Let's start at the very beginning, do not trade, gamble or speculate on any cryptocurrency rising or falling in value with money you cannot afford to lose. You should never use credit cards, loans or any finances allocated to your mortgage, rent or living expenses.


Second rule should always be only playing with house money. This means whether you put in $100, $1000 or $100,000, once you make that money back, you should withdraw it.


We will outline the basic chart patterns in this article. However we would always advise anyone to take a basic chart analysis course before trading.


We believe it's very important to have this basic knowledge so you understand where your money is going, why it's going to a certain place at a certain time, and how it may or may not benefit you to do that.


You should always understand the narrative behind the security or commodity you're trading. For example, in crypto, you should understand what each cryptocurrency is, its utility, and why it may be beneficial in digital finance in the future.



Trading not Investing


Trading cryptocurrency is speculating, it is not investing. Despite a lot of cryptocurrency projects claiming to have utility, they don't in the real world. All the high market cap cryptocurrencies are a commodity, not a security. This means you are not purchasing a share in the company, eg. if you bought Apple stock. Therefore the crypto you are purchasing has no tangible value. To explain it a different way, if you knew Apple was releasing the new iPhone next week, their stock will rise due to their company releasing that new product. That would be an investment in the company and its new product. However, Bitcoin has no stock, it has no product, it has no release date and has no tangible value. Thus, you are only speculating whether you believe the price of Bitcoin will rise or fall without any real reason or proof.

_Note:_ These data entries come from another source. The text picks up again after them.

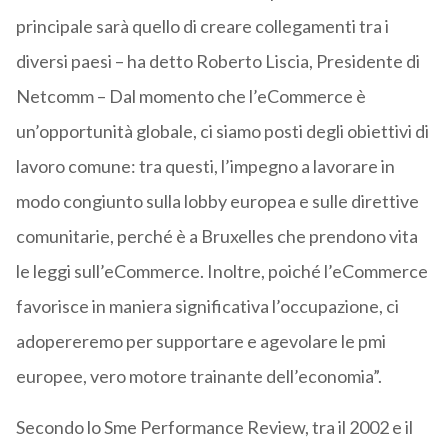
principale sarà quello di creare collegamenti tra i
diversi paesi – ha detto Roberto Liscia, Presidente di
Netcomm – Dal momento che l’eCommerce è
un’opportunità globale, ci siamo posti degli obiettivi di
lavoro comune: tra questi, l’impegno a lavorare in
modo congiunto sulla lobby europea e sulle direttive
comunitarie, perché è a Bruxelles che prendono vita
le leggi sull’eCommerce. Inoltre, poiché l’eCommerce
favorisce in maniera significativa l’occupazione, ci
adopereremo per supportare e agevolare le pmi
europee, vero motore trainante dell’economia”.
Secondo lo Sme Performance Review, tra il 2002 e il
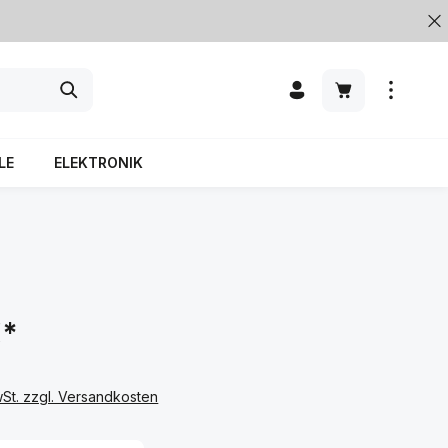
LE
ELEKTRONIK
€*
wSt. zzgl. Versandkosten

Like everything that is traded, when not enough people purchase, the price action falls. When too many people purchase, price action rises, this is no different for cryptocurrency. However, if you read all the articles written on this website, you will understand that crypto not only goes through cycles but can be analysed through the charts as well. The narrative is also very important for any cryptocurrency. The reason is that any particular cryptocurrencies narrative is its product, just like Apple's iPhone being released, It explains the potential price action.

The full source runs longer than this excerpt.